NodeRegex Split


This node splits the string content of a selected column into logical groups using regular expressions. A group is identified by a pair of parentheses, whereby the pattern in such parentheses is a regular expression. Each content of each group is appended as an individual column.

A short introduction to Groups and Capturing is given by in the Java API . Some examples are given below:

Parsing Patent Numbers

Patent identifiers such as "US5443036-X21" consisting of a (at most) two letter country code ("US"), a patent number ("5443036") and possibly some application code ("X21"), which is separated by a dash or a space character, can be grouped by the expression ([A-Za-z]{1,2})([0-9]*)[ \-]*(.*$). Each of the parenthesized terms corresponds to the aforementioned properties.

Strip File URLs

This is particularly useful when this node is used to parse the file URL of a file reader node (the URL is exposed as flow variable and then exported to a table using a Variable to Table node).
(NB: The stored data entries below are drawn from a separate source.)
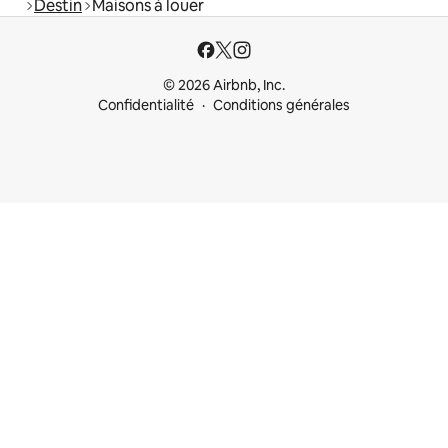
Destin
Maisons à louer
© 2026 Airbnb, Inc.
Confidentialité
Conditions générales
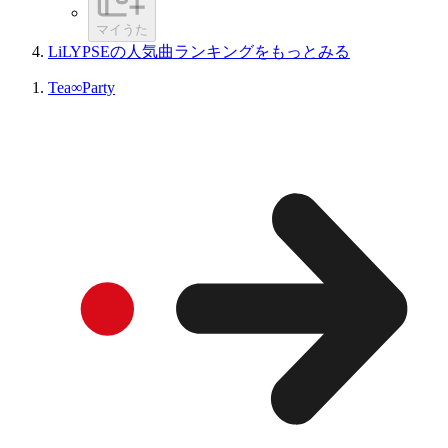
マイうた
LiLYPSEの人気曲ランキングをもっとみる
Tea∞Party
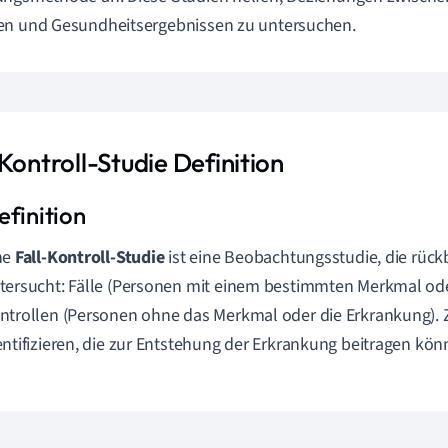
en und Gesundheitsergebnissen zu untersuchen.
Kontroll-Studie Definition
ne
Fall-Kontroll-Studie
ist eine Beobachtungsstudie, die rüc
tersucht: Fälle (Personen mit einem bestimmten Merkmal od
ntrollen (Personen ohne das Merkmal oder die Erkrankung). Zi
entifizieren, die zur Entstehung der Erkrankung beitragen kön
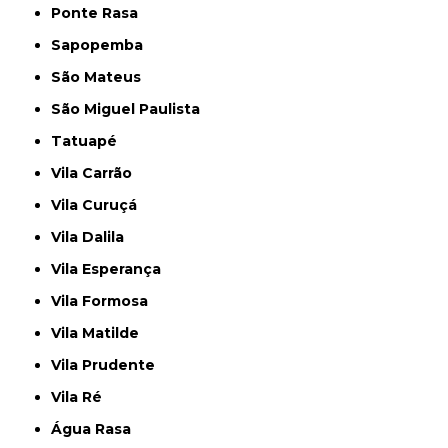
Ponte Rasa
Sapopemba
São Mateus
São Miguel Paulista
Tatuapé
Vila Carrão
Vila Curuçá
Vila Dalila
Vila Esperança
Vila Formosa
Vila Matilde
Vila Prudente
Vila Ré
Água Rasa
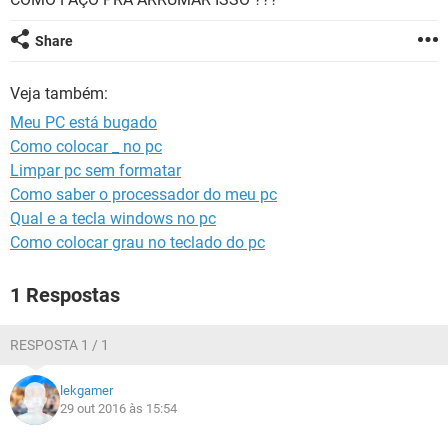
GUIA DE COMPRAS
Share
Veja também:
Meu PC está bugado
Como colocar _ no pc
Limpar pc sem formatar
Como saber o processador do meu pc
Qual e a tecla windows no pc
Como colocar grau no teclado do pc
1 Respostas
RESPOSTA 1 / 1
lekgamer
29 out 2016 às 15:54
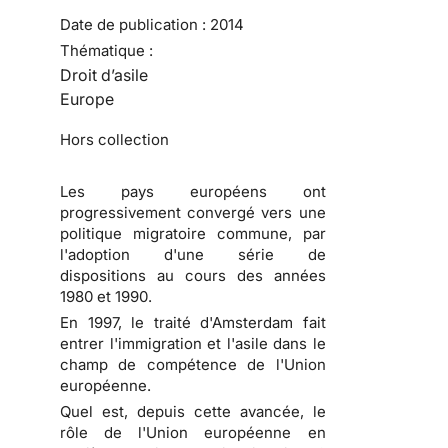
Date de publication :
2014
Thématique :
Droit d’asile
Europe
Hors collection
Les pays européens ont
progressivement convergé vers une
politique migratoire commune, par
l'adoption d'une série de
dispositions au cours des années
1980 et 1990.
En 1997, le traité d'Amsterdam fait
entrer l'immigration et l'asile dans le
champ de compétence de l'Union
européenne.
Quel est, depuis cette avancée, le
rôle de l'Union européenne en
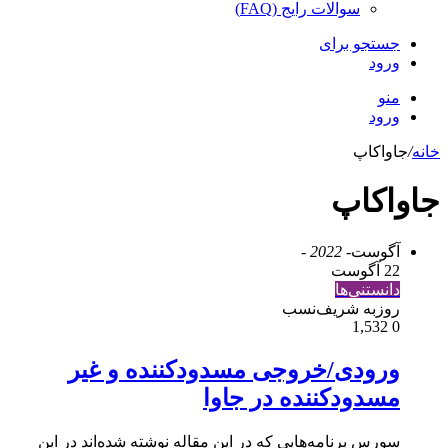
سوالات رایج (FAQ)
جستجو برای
ورود
منو
ورود
خانه
/
جاواکاپ
جاواکاپ
آگوست
- 2022 -
22 آگوست
دانستنی‌ها
روزبه شریف‌نسب
1,532
0
ورودی/خروجی مسدودکننده و غیر
مسدودکننده در جاوا
سورس برنامه‌هایی که در این مقاله نوشته شده‌اند در این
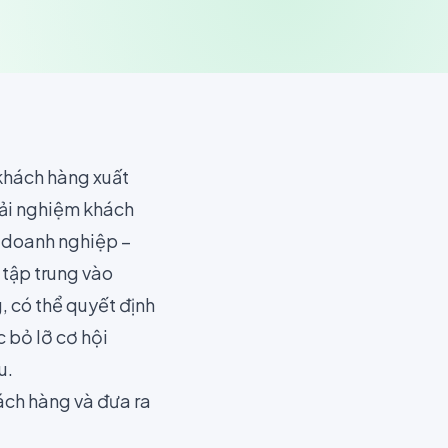
 khách hàng xuất
rải nghiệm khách
i doanh nghiệp –
 tập trung vào
 có thể quyết định
c bỏ lỡ cơ hội
u.
ách hàng và đưa ra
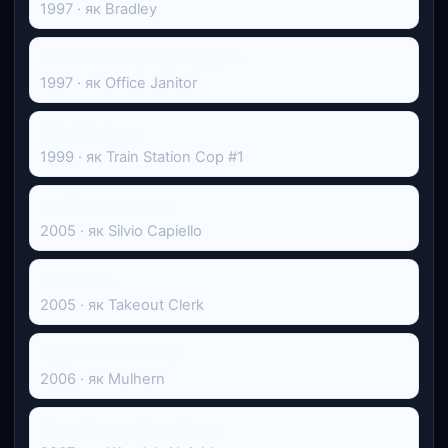
1997 · як Bradley
Весілля найкращого друга
1997 · як Office Janitor
Stir of Echoes
1999 · як Train Station Cop #1
Гра їхнього життя
2005 · як Silvio Capiello
Синоптик
2005 · як Takeout Clerk
Будинок біля озера
2006 · як Mulhern
Фред Клаус, брат Санти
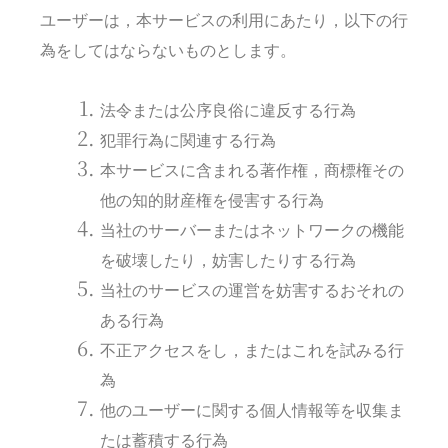
ユーザーは，本サービスの利用にあたり，以下の行
為をしてはならないものとします。
法令または公序良俗に違反する行為
犯罪行為に関連する行為
本サービスに含まれる著作権，商標権その
他の知的財産権を侵害する行為
当社のサーバーまたはネットワークの機能
を破壊したり，妨害したりする行為
当社のサービスの運営を妨害するおそれの
ある行為
不正アクセスをし，またはこれを試みる行
為
他のユーザーに関する個人情報等を収集ま
たは蓄積する行為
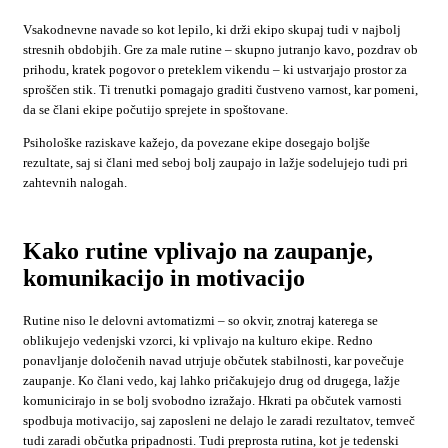
Vsakodnevne navade so kot lepilo, ki drži ekipo skupaj tudi v najbolj
stresnih obdobjih. Gre za male rutine – skupno jutranjo kavo, pozdrav ob
prihodu, kratek pogovor o preteklem vikendu – ki ustvarjajo prostor za
sproščen stik. Ti trenutki pomagajo graditi čustveno varnost, kar pomeni,
da se člani ekipe počutijo sprejete in spoštovane.
Psihološke raziskave kažejo, da povezane ekipe dosegajo boljše
rezultate, saj si člani med seboj bolj zaupajo in lažje sodelujejo tudi pri
zahtevnih nalogah.
Kako rutine vplivajo na zaupanje,
komunikacijo in motivacijo
Rutine niso le delovni avtomatizmi – so okvir, znotraj katerega se
oblikujejo vedenjski vzorci, ki vplivajo na kulturo ekipe. Redno
ponavljanje določenih navad utrjuje občutek stabilnosti, kar povečuje
zaupanje. Ko člani vedo, kaj lahko pričakujejo drug od drugega, lažje
komunicirajo in se bolj svobodno izražajo. Hkrati pa občutek varnosti
spodbuja motivacijo, saj zaposleni ne delajo le zaradi rezultatov, temveč
tudi zaradi občutka pripadnosti. Tudi preprosta rutina, kot je tedenski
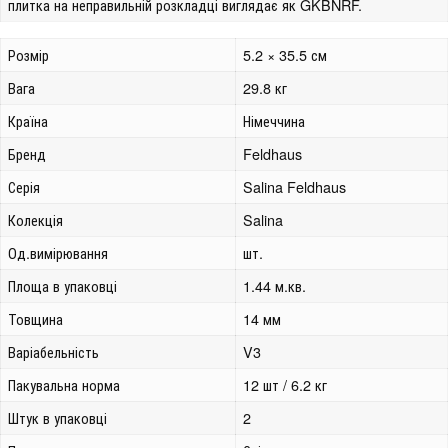
плитка на неправильній розкладці виглядає як GKBNRF.
Розмір
5.2 × 35.5 см
Вага
29.8 кг
Країна
Німеччина
Бренд
Feldhaus
Серія
Salina Feldhaus
Колекція
Salina
Од.вимірювання
шт.
Площа в упаковці
1.44 м.кв.
Товщина
14 мм
Варіабельність
V3
Пакувальна норма
12 шт / 6.2 кг
Штук в упаковці
2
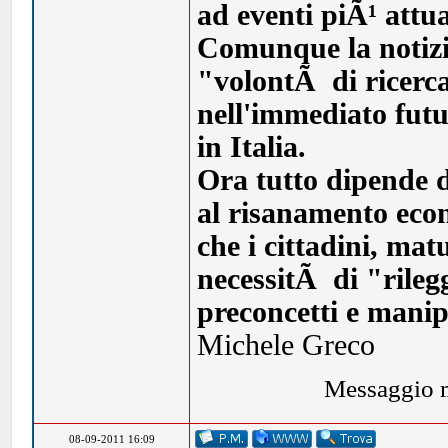
ad eventi piÃ¹ attua
Comunque la notizi
"volontÃ di ricerca
nell'immediato futu
in Italia.
Ora tutto dipende da
al risanamento econ
che i cittadini, ma
necessitÃ di "rilegg
preconcetti e manip
Michele Greco
Messaggio m
08-09-2011 16:09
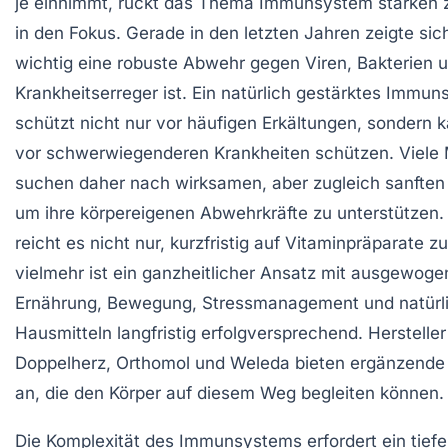
je einnimmt, rückt das Thema Immunsystem stärken
in den Fokus. Gerade in den letzten Jahren zeigte sic
wichtig eine robuste Abwehr gegen Viren, Bakterien 
Krankheitserreger ist. Ein natürlich gestärktes Immu
schützt nicht nur vor häufigen Erkältungen, sondern 
vor schwerwiegenderen Krankheiten schützen. Viel
suchen daher nach wirksamen, aber zugleich sanfte
um ihre körpereigenen Abwehrkräfte zu unterstützen.
reicht es nicht nur, kurzfristig auf Vitaminpräparate z
vielmehr ist ein ganzheitlicher Ansatz mit ausgewoge
Ernährung, Bewegung, Stressmanagement und natürl
Hausmitteln langfristig erfolgversprechend. Hersteller
Doppelherz, Orthomol und Weleda bieten ergänzende
an, die den Körper auf diesem Weg begleiten können.
Die Komplexität des Immunsystems erfordert ein tiefe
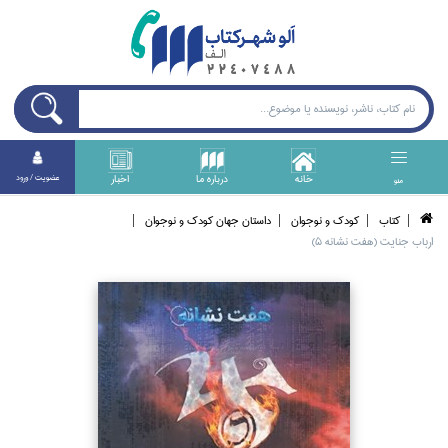
خانه
درباره ما
اخبار
عضويت / ورود
منو
كتاب
كودك و نوجوان
داستان جهان كودك و نوجوان
ارباب جنايت (هفت نشانه 5)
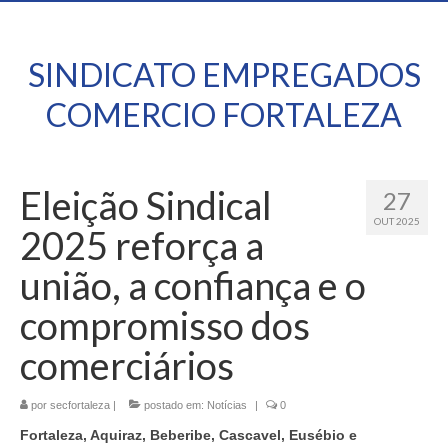
SINDICATO EMPREGADOS
COMERCIO FORTALEZA
Eleição Sindical
27
OUT 2025
2025 reforça a
união, a confiança e o
compromisso dos
comerciários
por
secfortaleza
|
postado em:
Notícias
|
0
Fortaleza, Aquiraz, Beberibe, Cascavel, Eusébio e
The format of such URLs is similar to "file:c:\some\directory\foo.csv". Using the pattern [A-Za-z]*:(.*[/\\])(([^\.]*)\.(.*$)) generates four groups (by counting the number of opening parentheses): The first group identifies the directory and is denoted by "(.*[/\\])". It consumes all characters until a final slash or backslash is encountered; in the example this refers to "c:\some\directory\". The second group represents the file name, whereby it encapsulates the third and fourth group. The third group (denoted by "([^\.]*)") consumes all characters after the directory, which are not a dot '.' (which is "foo" in the above example). The pattern expects a single dot (which is ignored) and finally the fourth group "(.*$)", which reads until the end of the string and indicates the file suffix ('csv'). The groups for the above example are

  1. c:\some\directory
  2. foo.csv
  3. foo
  4. csv

Input Ports

  1. Port Type: Data
    Input table with string column to be split.

Output Ports

  1. Port Type: Data
    Input table amended by additional column representing the pattern groups.